_PROBLEM DESCRIPTION:_ Start to finish, print the entries exactly, and carry none of the pictures over.

(RECORDS FOR THIS TASK)

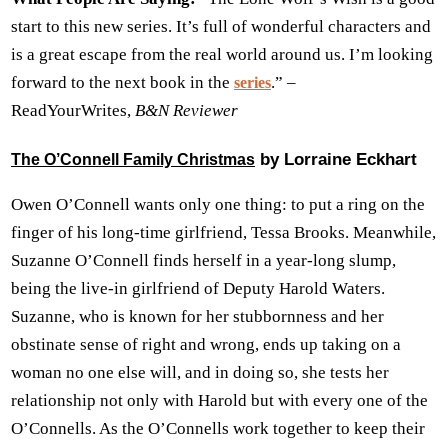
start to this new series. It’s full of wonderful characters and
is a great escape from the real world around us. I’m looking
forward to the next book in the
.” –
series
ReadYourWrites,
B&N Reviewer
by Lorraine Eckhart
The O’Connell Family Christmas
Owen O’Connell wants only one thing: to put a ring on the
finger of his long-time girlfriend, Tessa Brooks. Meanwhile,
Suzanne O’Connell finds herself in a year-long slump,
being the live-in girlfriend of Deputy Harold Waters.
Suzanne, who is known for her stubbornness and her
obstinate sense of right and wrong, ends up taking on a
woman no one else will, and in doing so, she tests her
relationship not only with Harold but with every one of the
O’Connells. As the O’Connells work together to keep their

(End RECORDS FOR THIS TASK)

_SOLUTION TO THIS TASK:_
start to this new series. It’s full of wonderful characters and
is a great escape from the real world around us. I’m looking
forward to the next book in the
.” –
series
ReadYourWrites,
B&N Reviewer
by Lorraine Eckhart
The O’Connell Family Christmas
Owen O’Connell wants only one thing: to put a ring on the
finger of his long-time girlfriend, Tessa Brooks. Meanwhile,
Suzanne O’Connell finds herself in a year-long slump,
being the live-in girlfriend of Deputy Harold Waters.
Suzanne, who is known for her stubbornness and her
obstinate sense of right and wrong, ends up taking on a
woman no one else will, and in doing so, she tests her
relationship not only with Harold but with every one of the
O’Connells. As the O’Connells work together to keep their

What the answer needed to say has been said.